Description of the task: Find every line of the records that has "himlavalvet" and return it.

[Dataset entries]
§

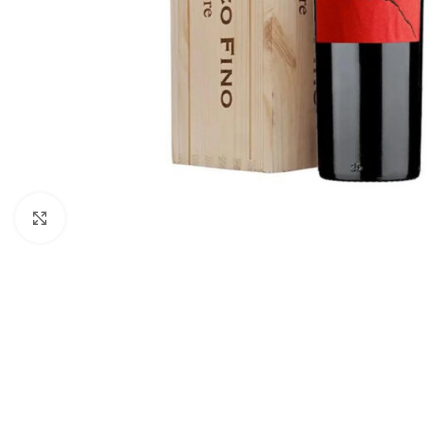
Click to enlarge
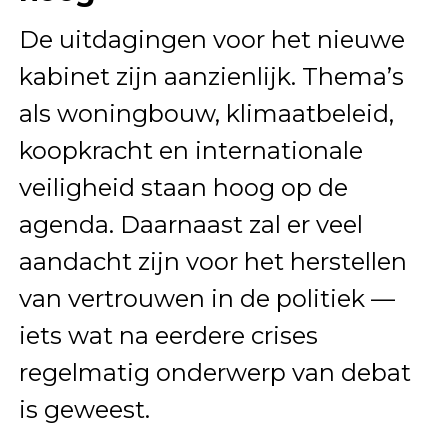
De uitdagingen voor het nieuwe
kabinet zijn aanzienlijk. Thema’s
als woningbouw, klimaatbeleid,
koopkracht en internationale
veiligheid staan hoog op de
agenda. Daarnaast zal er veel
aandacht zijn voor het herstellen
van vertrouwen in de politiek —
iets wat na eerdere crises
regelmatig onderwerp van debat
is geweest.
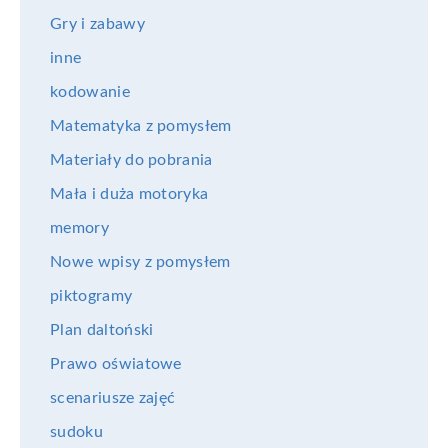
Gry i zabawy
inne
kodowanie
Matematyka z pomysłem
Materiały do pobrania
Mała i duża motoryka
memory
Nowe wpisy z pomysłem
piktogramy
Plan daltoński
Prawo oświatowe
scenariusze zajęć
sudoku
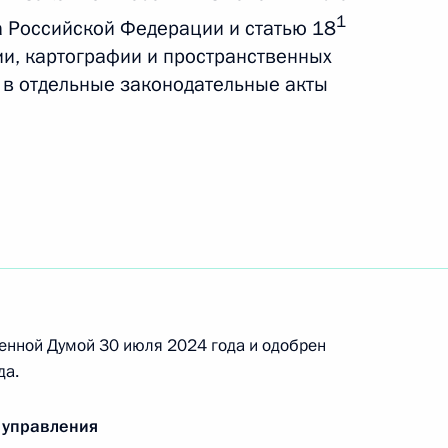
1
 Российской Федерации и статью 18
ии, картографии и пространственных
 территорий Арктической
 в отдельные законодательные акты
лично-правовой компании
он о несостоятельности
енной Думой 30 июля 2024 года и одобрен
да.
просы перевода земель
 управления
чения в другие категории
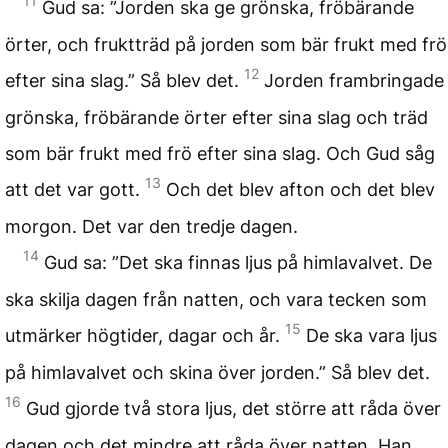
11
Gud sa: ”Jorden ska ge grönska, fröbärande
örter, och fruktträd på jorden som bär frukt med frö
12
efter sina slag.” Så blev det.
Jorden frambringade
grönska, fröbärande örter efter sina slag och träd
som bär frukt med frö efter sina slag. Och Gud såg
13
att det var gott.
Och det blev afton och det blev
morgon. Det var den tredje dagen.
14
Gud sa: ”Det ska finnas ljus på himlavalvet. De
ska skilja dagen från natten, och vara tecken som
15
utmärker högtider, dagar och år.
De ska vara ljus
på himlavalvet och skina över jorden.” Så blev det.
16
Gud gjorde två stora ljus, det större att råda över
dagen och det mindre att råda över natten. Han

§

Reply to the exercise:
Gud sa: ”Det ska finnas ljus på himlavalvet. De
på himlavalvet och skina över jorden.” Så blev det.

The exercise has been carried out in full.